-------- TASK INPUT

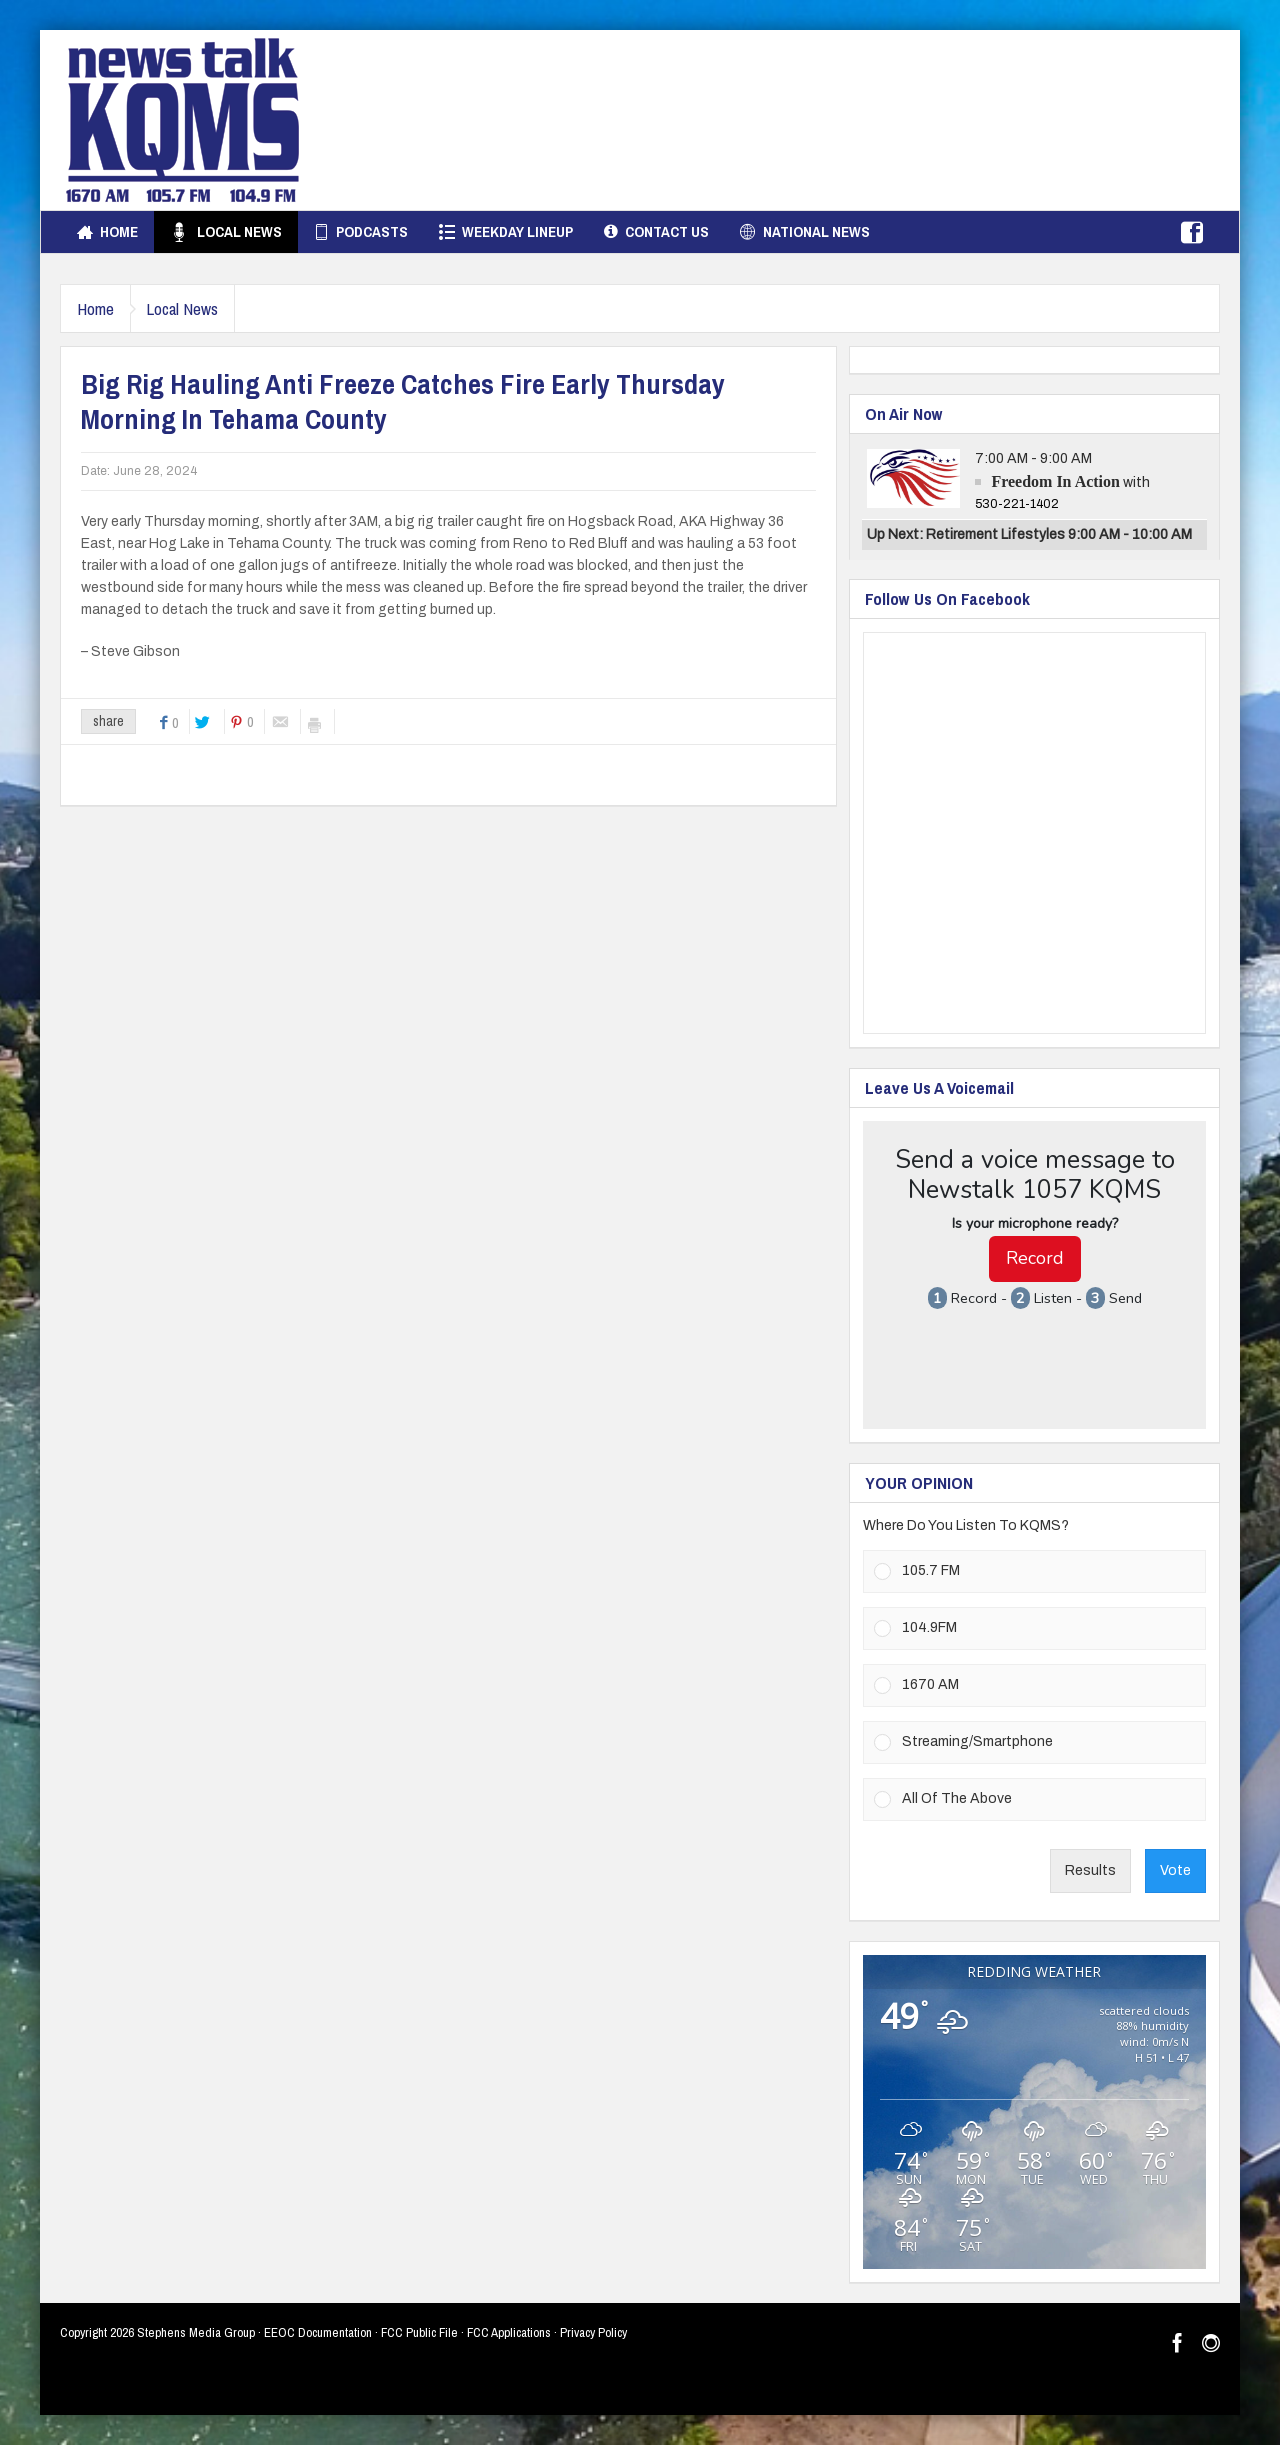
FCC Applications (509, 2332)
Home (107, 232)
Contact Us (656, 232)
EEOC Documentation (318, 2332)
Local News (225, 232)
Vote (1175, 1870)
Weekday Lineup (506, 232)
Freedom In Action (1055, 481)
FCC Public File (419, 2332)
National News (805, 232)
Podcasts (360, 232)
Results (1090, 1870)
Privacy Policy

----------------

(INSTRUCTIONS TO FOLLOW):
Begin with the line that contains "Contact Us (656, 232)" and end with the last line of the data. Repeat those two lines and all between them exactly.

(YOUR RESPONSE):
Contact Us (656, 232)
EEOC Documentation (318, 2332)
Local News (225, 232)
Vote (1175, 1870)
Weekday Lineup (506, 232)
Freedom In Action (1055, 481)
FCC Public File (419, 2332)
National News (805, 232)
Podcasts (360, 232)
Results (1090, 1870)
Privacy Policy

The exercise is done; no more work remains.